“Come, Troi. You miss something having no links with the material. I think I have added most interestingly to the variety of Ziraf. I shall be watching the progress of this new kind of creature with intense curiosity.” With a flourish Krozem vanished even from the perception of his fellow Zem’l.

  Troizem growled and also began to fade. Soon all the Zem’l had departed from the shrine, leaving only a shy wind Troi sighing, rustling the needles of the twisted trees.

  * * *

  Gilzara entered the hut, his face and hands bloody and his body crying out with the pain of half a dozen falls on the dark path. But the pain scarcely touched his mind as he knelt at his wife’s side.

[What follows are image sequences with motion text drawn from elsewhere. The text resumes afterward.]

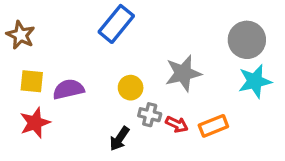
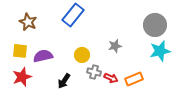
brown star: (21, 35) -> (28, 22), moved
gray star: (183, 73) -> (115, 46), size x0.6
black arrow: (119, 139) -> (64, 81), moved

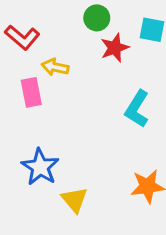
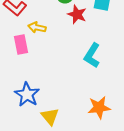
red star: (115, 48) -> (77, 14), turned -30

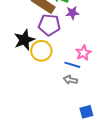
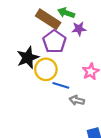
purple pentagon: (49, 25) -> (54, 42), turned 30
blue line: (72, 65) -> (61, 85), moved

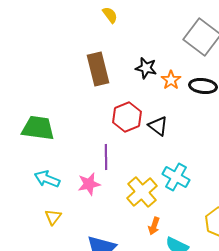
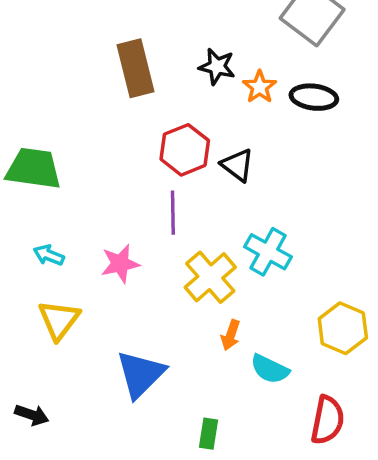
purple line: (106, 157) -> (173, 213), moved
cyan arrow: (47, 179) -> (49, 255), size x0.7
yellow triangle: (53, 217) -> (59, 320), size x1.5

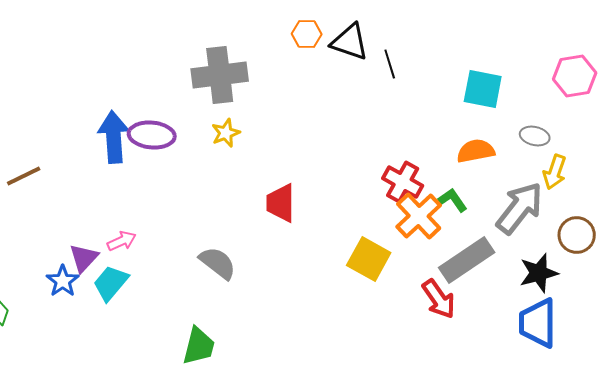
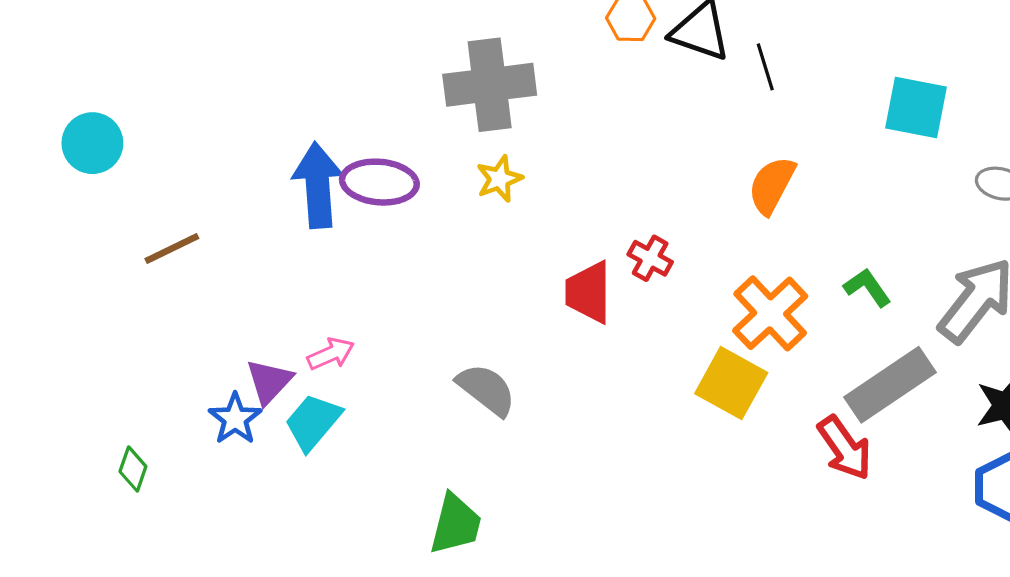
orange semicircle: (476, 151) -> (772, 185), moved, turned -51
red cross: (403, 182) -> (650, 258), moved, size x0.7
orange cross: (419, 216) -> (770, 313), moved

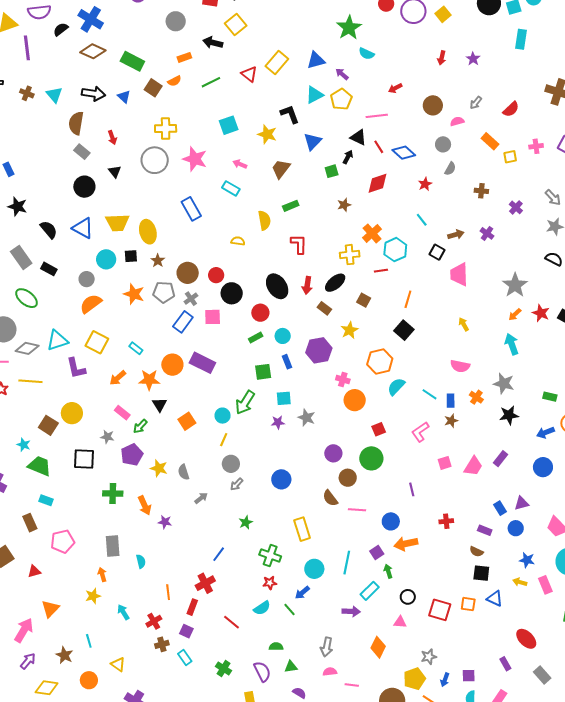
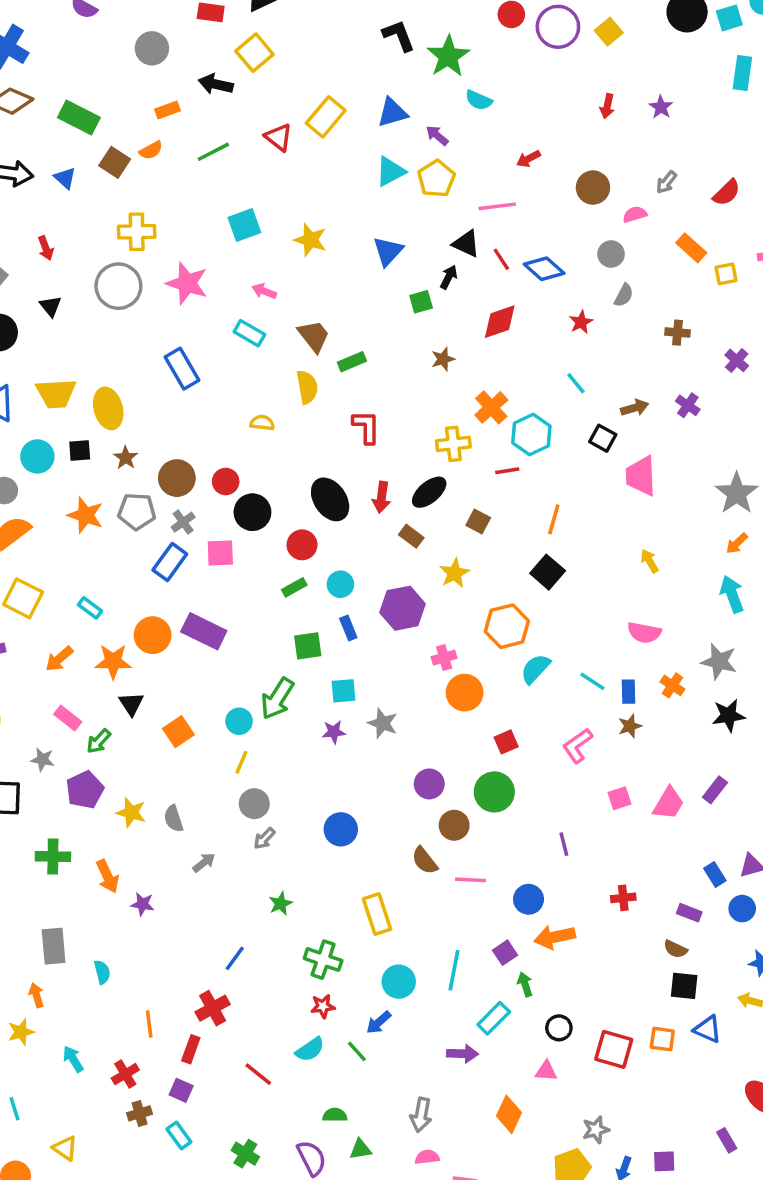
black L-shape: (290, 114) -> (399, 36), moved
brown trapezoid: (281, 169) -> (314, 336), moved, turned 105
pink cross: (343, 379) -> (444, 658), turned -32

  “Javon, it’s happened! We will be immortal! Javon!”

  She looked at him torpidly, then something in her quivered, rallied a little. “Gilzara, what do you mean?”

  “Krozem gave me what I wanted. He gave me the power to bind my death into a material thing. And he gave me more that – more than I asked for. He gave me the power to bind others’ mortality as well.”

  She gazed at him, her breath making tiny noises in her throat. “To bind others? Ah … What if the material thing perishes?”

  He gestured distractedly. “Then life will perish. But … ”

  “So, then … He left you a way out.” She closed her eyes.

  He shook her a little. “Javon, I have the power to make others live. Give me a little time to heal myself and then I will come heal you.”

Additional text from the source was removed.